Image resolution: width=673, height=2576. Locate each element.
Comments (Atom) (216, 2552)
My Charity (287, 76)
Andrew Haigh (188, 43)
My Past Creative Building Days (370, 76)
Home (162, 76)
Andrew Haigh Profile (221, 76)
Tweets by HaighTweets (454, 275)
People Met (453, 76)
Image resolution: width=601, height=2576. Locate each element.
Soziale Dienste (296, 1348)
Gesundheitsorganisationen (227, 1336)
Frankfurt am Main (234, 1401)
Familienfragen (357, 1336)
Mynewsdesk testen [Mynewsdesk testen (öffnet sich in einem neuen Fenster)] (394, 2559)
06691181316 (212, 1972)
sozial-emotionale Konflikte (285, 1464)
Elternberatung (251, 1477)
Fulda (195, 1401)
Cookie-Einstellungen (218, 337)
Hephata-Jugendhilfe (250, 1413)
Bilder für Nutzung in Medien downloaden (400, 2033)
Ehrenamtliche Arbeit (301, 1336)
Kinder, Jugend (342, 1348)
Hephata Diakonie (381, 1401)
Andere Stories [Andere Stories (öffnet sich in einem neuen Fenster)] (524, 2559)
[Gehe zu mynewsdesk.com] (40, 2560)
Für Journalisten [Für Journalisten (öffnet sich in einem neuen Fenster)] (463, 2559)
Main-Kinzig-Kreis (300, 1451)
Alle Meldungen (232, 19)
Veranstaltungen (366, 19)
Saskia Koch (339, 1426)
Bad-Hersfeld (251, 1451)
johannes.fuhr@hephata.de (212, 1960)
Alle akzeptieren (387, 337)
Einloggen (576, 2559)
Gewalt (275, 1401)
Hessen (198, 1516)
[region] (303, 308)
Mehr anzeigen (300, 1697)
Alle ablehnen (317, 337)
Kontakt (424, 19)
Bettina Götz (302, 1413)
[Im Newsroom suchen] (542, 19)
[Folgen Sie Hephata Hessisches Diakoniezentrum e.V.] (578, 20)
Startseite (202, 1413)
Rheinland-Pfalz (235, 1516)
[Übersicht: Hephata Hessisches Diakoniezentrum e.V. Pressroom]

> **Work required**
Write out, exactly as shown, only the lines running from the one that contains "Für Journalisten [Für" to the last line above.

> **Exercise result**
Für Journalisten [Für Journalisten (öffnet sich in einem neuen Fenster)] (463, 2559)
Main-Kinzig-Kreis (300, 1451)
Alle Meldungen (232, 19)
Veranstaltungen (366, 19)
Saskia Koch (339, 1426)
Bad-Hersfeld (251, 1451)
johannes.fuhr@hephata.de (212, 1960)
Alle akzeptieren (387, 337)
Einloggen (576, 2559)
Gewalt (275, 1401)
Hessen (198, 1516)
[region] (303, 308)
Mehr anzeigen (300, 1697)
Alle ablehnen (317, 337)
Kontakt (424, 19)
Bettina Götz (302, 1413)
[Im Newsroom suchen] (542, 19)
[Folgen Sie Hephata Hessisches Diakoniezentrum e.V.] (578, 20)
Startseite (202, 1413)
Rheinland-Pfalz (235, 1516)
[Übersicht: Hephata Hessisches Diakoniezentrum e.V. Pressroom]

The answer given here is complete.